Обычно на сеансах я, лежа пластом, не видел лица доктора, но обращался к книжному шкафу, потолку над собой, фотографии Акрополя, висевшей на противоположной стене. Теперь же Шпильфогель оказался рядом. Я приподнялся на кушетке, сел.

— История зашла слишком далеко, — промолвил, кашлянув, доктор. — Либо вы забудете о злосчастной статье, либо мы прекратим сеансы. Продолжать в том же духе бессмысленно.

— Нелегкий выбор, — ответил я, чувствуя лихорадочное сердцебиение, а он стоял посреди комнаты, опершись рукой о спинку кресла. — Вы занимаетесь мною уже больше двух лет. Сколько нами обоими вложено в лечение — сил, времени, надежд, денег. Я не считаю, что здоров, и не думаю, что в состоянии сам себе помочь. Да и вы, наверняка, придерживаетесь того же мнения.

— Согласен. Но вы расцениваете ту статью как «вероломную», «неэтичную», «постыдную» и «гнусную». Нет, нет, уязвленное авторское самолюбие тут ни при чем. Просто я сам в ваших глазах стал, естественно, человеком вероломным и гнусным. При таких условиях никакое лечение невозможно.

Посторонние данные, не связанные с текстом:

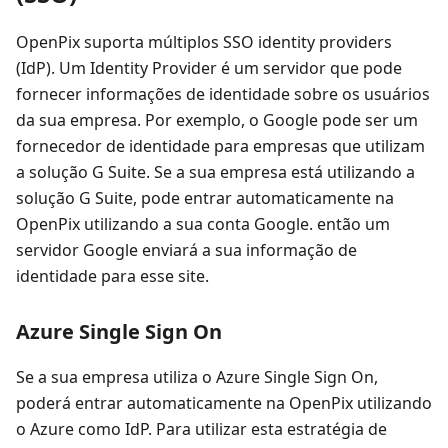
OpenPix suporta múltiplos SSO identity providers
(IdP). Um Identity Provider é um servidor que pode
fornecer informações de identidade sobre os usuários
da sua empresa. Por exemplo, o Google pode ser um
fornecedor de identidade para empresas que utilizam
a solução G Suite. Se a sua empresa está utilizando a
solução G Suite, pode entrar automaticamente na
OpenPix utilizando a sua conta Google. então um
servidor Google enviará a sua informação de
identidade para esse site.
Azure Single Sign On
Se a sua empresa utiliza o Azure Single Sign On,
poderá entrar automaticamente na OpenPix utilizando
o Azure como IdP. Para utilizar esta estratégia de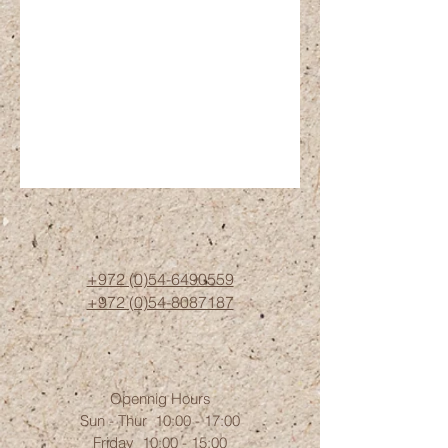
+972 (0)54-6490559
+972 (0)54
-8087187
Opennig Hours
Sun - Thur 10:00 - 17:00
Friday 10:00 - 15:00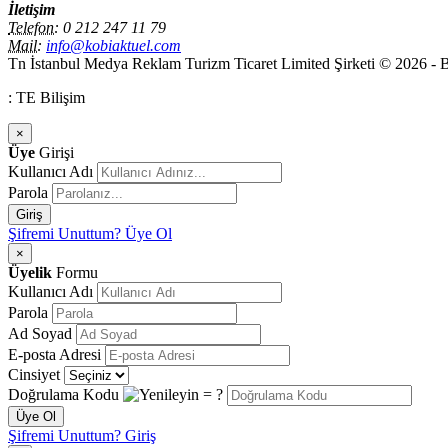
İletişim
Telefon:
0 212 247 11 79
Mail:
info@kobiaktuel.com
Tn İstanbul Medya Reklam Turizm Ticaret Limited Şirketi © 2026 - Bu
: TE Bilişim
×
Üye
Girişi
Kullanıcı Adı
Parola
Giriş
Şifremi Unuttum?
Üye Ol
×
Üyelik
Formu
Kullanıcı Adı
Parola
Ad Soyad
E-posta Adresi
Cinsiyet
Doğrulama Kodu
= ?
Üye Ol
Şifremi Unuttum?
Giriş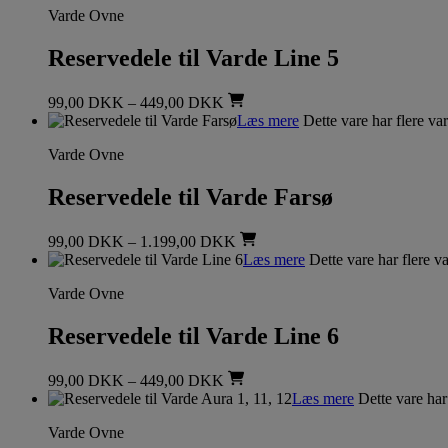
Varde Ovne
Reservedele til Varde Line 5
99,00
DKK
–
449,00
DKK
Læs mere
Dette vare har flere va
Varde Ovne
Reservedele til Varde Farsø
99,00
DKK
–
1.199,00
DKK
Læs mere
Dette vare har flere v
Varde Ovne
Reservedele til Varde Line 6
99,00
DKK
–
449,00
DKK
Læs mere
Dette vare har
Varde Ovne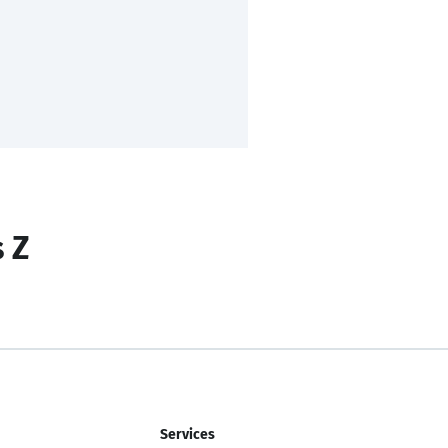
s Z
Services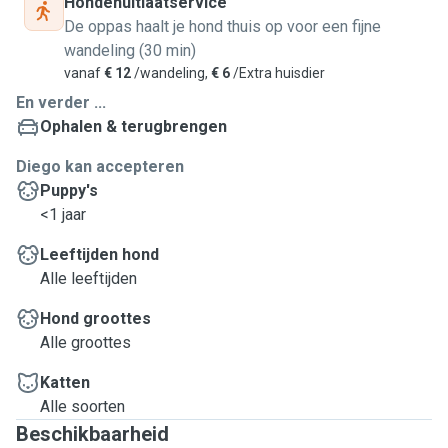
Hondenuitlaatservice
De oppas haalt je hond thuis op voor een fijne
wandeling (30 min)
vanaf
€ 12
/wandeling,
€ 6
/Extra huisdier
En verder ...
Ophalen & terugbrengen
Diego kan accepteren
Puppy's
<1 jaar
Leeftijden hond
Alle leeftijden
Hond groottes
Alle groottes
Katten
Alle soorten
Beschikbaarheid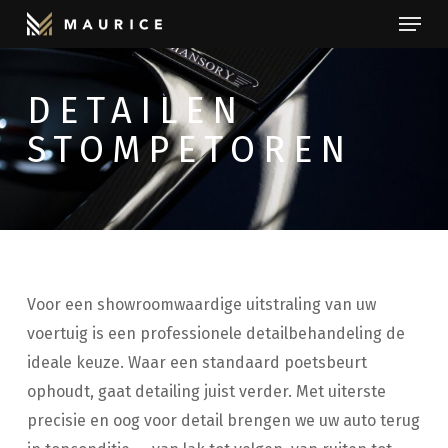
Menu
Skip
to
Close
main
Menu
DETAILEN
content
STOMPETOREN
Voor een showroomwaardige uitstraling van uw
voertuig is een professionele detailbehandeling de
ideale keuze. Waar een standaard poetsbeurt
ophoudt, gaat detailing juist verder. Met uiterste
precisie en oog voor detail brengen we uw auto terug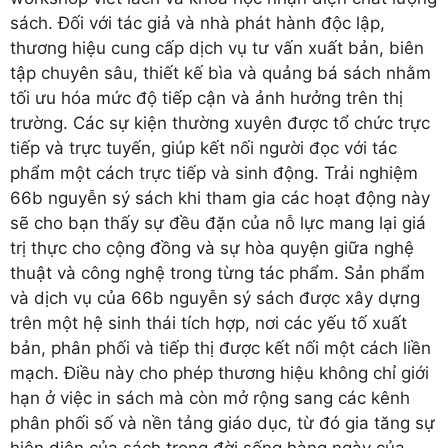
sách. Đối với tác giả và nhà phát hành độc lập,
thương hiệu cung cấp dịch vụ tư vấn xuất bản, biên
tập chuyên sâu, thiết kế bìa và quảng bá sách nhằm
tối ưu hóa mức độ tiếp cận và ảnh hưởng trên thị
trường. Các sự kiện thường xuyên được tổ chức trực
tiếp và trực tuyến, giúp kết nối người đọc với tác
phẩm một cách trực tiếp và sinh động. Trải nghiệm
66b nguyễn sý sách khi tham gia các hoạt động này
sẽ cho bạn thấy sự đều đặn của nỗ lực mang lại giá
trị thực cho cộng đồng và sự hòa quyện giữa nghệ
thuật và công nghệ trong từng tác phẩm. Sản phẩm
và dịch vụ của 66b nguyễn sý sách được xây dựng
trên một hệ sinh thái tích hợp, nơi các yếu tố xuất
bản, phân phối và tiếp thị được kết nối một cách liền
mạch. Điều này cho phép thương hiệu không chỉ giới
hạn ở việc in sách mà còn mở rộng sang các kênh
phân phối số và nền tảng giáo dục, từ đó gia tăng sự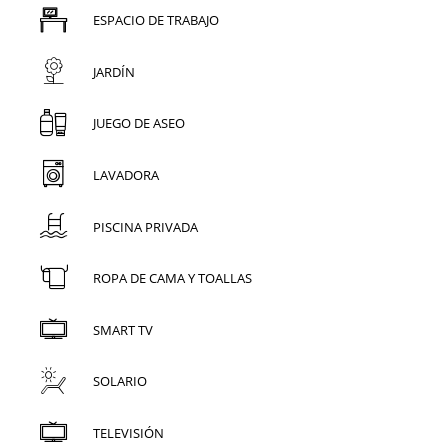
ESPACIO DE TRABAJO
JARDÍN
JUEGO DE ASEO
LAVADORA
PISCINA PRIVADA
ROPA DE CAMA Y TOALLAS
SMART TV
SOLARIO
TELEVISIÓN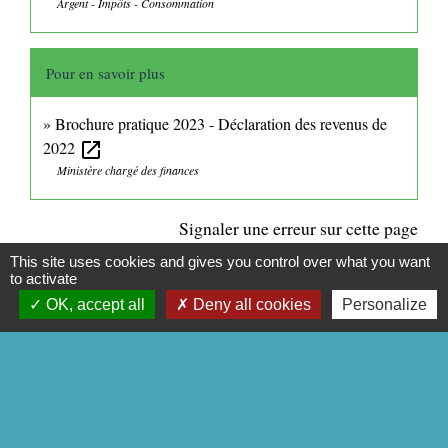
Argent - Impôts - Consommation
Pour en savoir plus
Brochure pratique 2023 - Déclaration des revenus de
2022
open_in_new
Ministère chargé des finances
Signaler une erreur sur cette page
This site uses cookies and gives you control over what you want
to activate
OK, accept all
Deny all cookies
Personalize
CONTACTS
Commune de Mittainville
5 rue de la Mairie
78125 Mittainville - FRANCE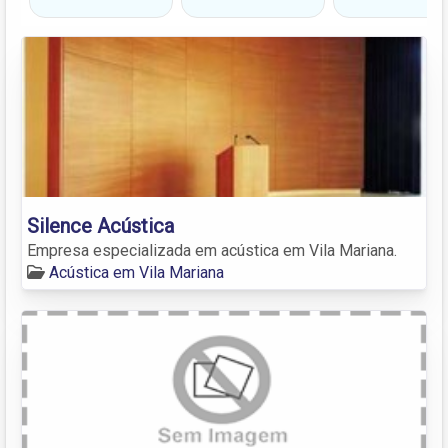
Silence Acústica
Empresa especializada em acústica em Vila Mariana.
Acústica em Vila Mariana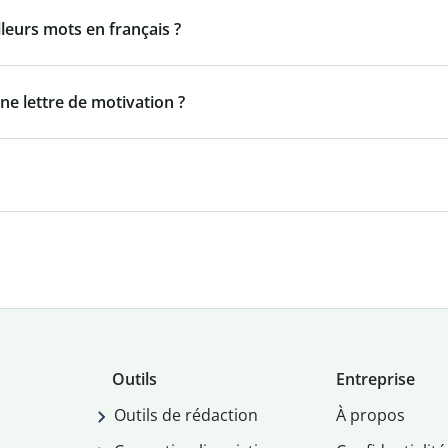
lleurs mots en français ?
ne lettre de motivation ?
Outils
Entreprise
Outils de rédaction
À propos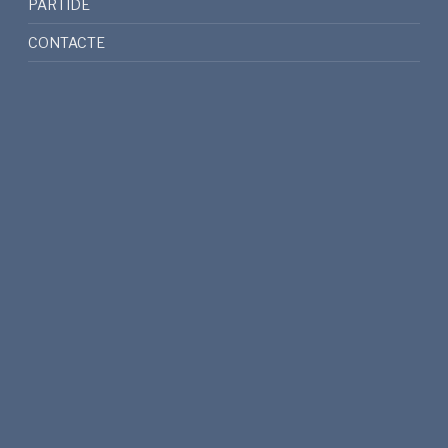
PARTIDE
CONTACTE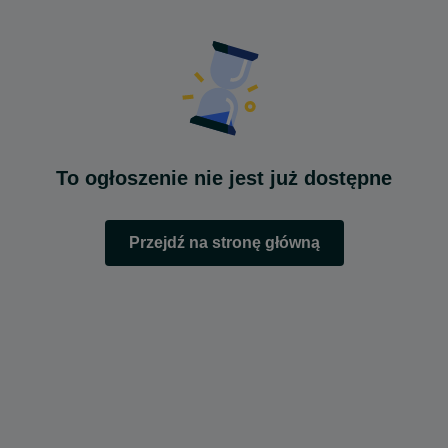
To ogłoszenie nie jest już dostępne
Przejdź na stronę główną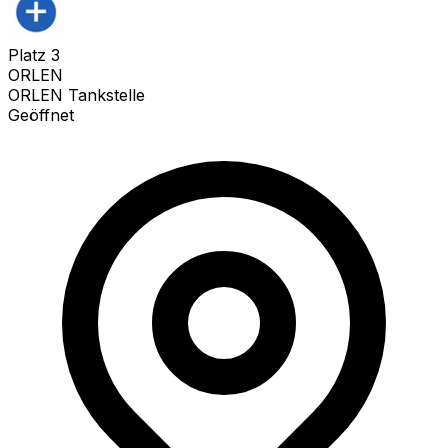
Platz
3
ORLEN
ORLEN Tankstelle
Geöffnet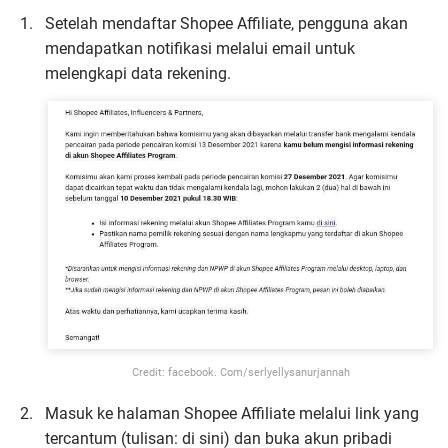
Setelah mendaftar Shopee Affiliate, pengguna akan
mendapatkan notifikasi melalui email untuk
melengkapi data rekening.
Credit: facebook. Com/serlyellysanurjannah
Masuk ke halaman Shopee Affiliate melalui link yang
tercantum (tulisan: di sini) dan buka akun pribadi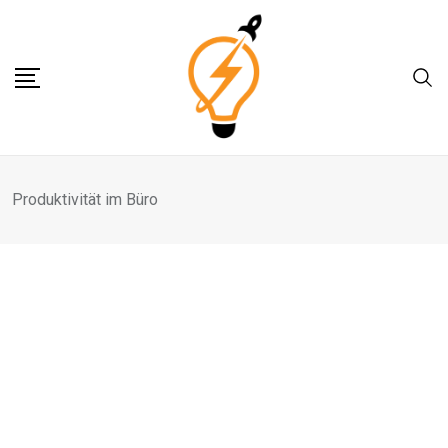
Skip
to
content
Produktivität im Büro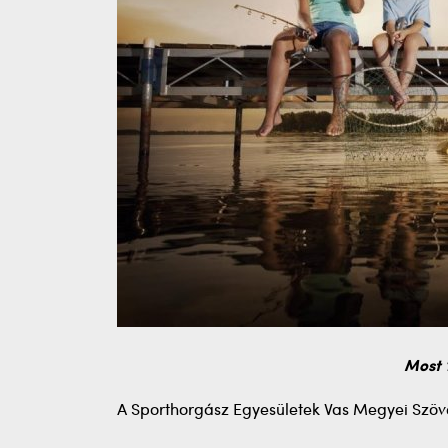
M
ost 
A Sporthorgász Egyesületek Vas Megyei Szöv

— Перестаньте, прошу вас. Я хочу остаться вашим пациентом.

— Из каких же соображений?

— Потому что я до сих пор боюсь остаться с собой один на один. Потому что с вами я чувствую себя сильнее. Потому что вы помогли мне окончательно порвать с Морин, а это вопрос жизни и смерти. Не избавься я от нее, был бы в тюрьме или могиле, без всякого преувеличения. Вы вернули меня к нормальному повседневному существованию. Вы были со мной в самое трудное время. Вы удержали меня от совершения неописуемо нелепых и неестественных поступков. Очевидно, что наше общение результативно. И все же, как ни печально, я не могу не придавать значения вашей статье, а уж тем более попросту забыть о ней.

— Мы говорим о докладе всю неделю. Мне нечего больше добавить в свое оправдание. Да и в чем каяться?

— В том, что поступили вероломно и неэтично.

— Опять двадцать пять! Именно столько раз я отмел все ваши обвинения. Не вижу в своих действиях ничего вероломного.

— Вы изложили в статье обстоятельства, не только доверенные вам, но опубликованные мною в качестве автобиографического очерка. И сделали это сознательно.

— Мы писали одновременно, я уже объяснял.

— А я предупреждал заранее, что намерен напечатать описание эпизода с перепутанным адресом.

— Видимо, запамятовали: намеревались предупредить. Я узнал о ваших творческих планах как о свершившимся факте, прочитав очерк в «Нью-Йоркере». На тот момент статья находилась уже в печати.

— Значит, надо было исправить эту часть статьи в корректуре. А что до моей памяти, так я ничего не запамятовал.

— Ой ли? Согласитесь: сначала вы пеняли на то, что, стремясь сделать пациента неузнаваемым для читателей, я намеренно дал неверное описание вашей персоны. Вы, мол, еврей, а не итальянец, прозаик, а не поэт и пришли ко мне в двадцать девять, а не в сорок. Такие искажения, дескать, вероломны и неэтичны. Теперь же выясняется, что вероломно и неэтично приоткрывать перед публикой ваше подлинное лицо. Разве такая чехарда обвинений может быть признана последовательной? Разве это не очередное свидетельство амбивалентности?

— Амбивалентность, как же! Не наводите, ради бога, тень на плетень. Вы и в разговоре, как в статье, напускаете туману на совершенно прозрачные обстоятельства. Давайте подробно обсудим написанное каждым из нас.

— Мы уже обсуждали написанное каждым из нас донельзя подробно. Не раз, не два и не три.

— И все-таки, даже если ваша статья уже находилась в печати, вы, прочитав мой очерк, не имели права оставлять ее без изменений, ибо в противном случае предстали бы (как, увы, и произошло) разгласителем чужих секретов и обманули доверие пациента.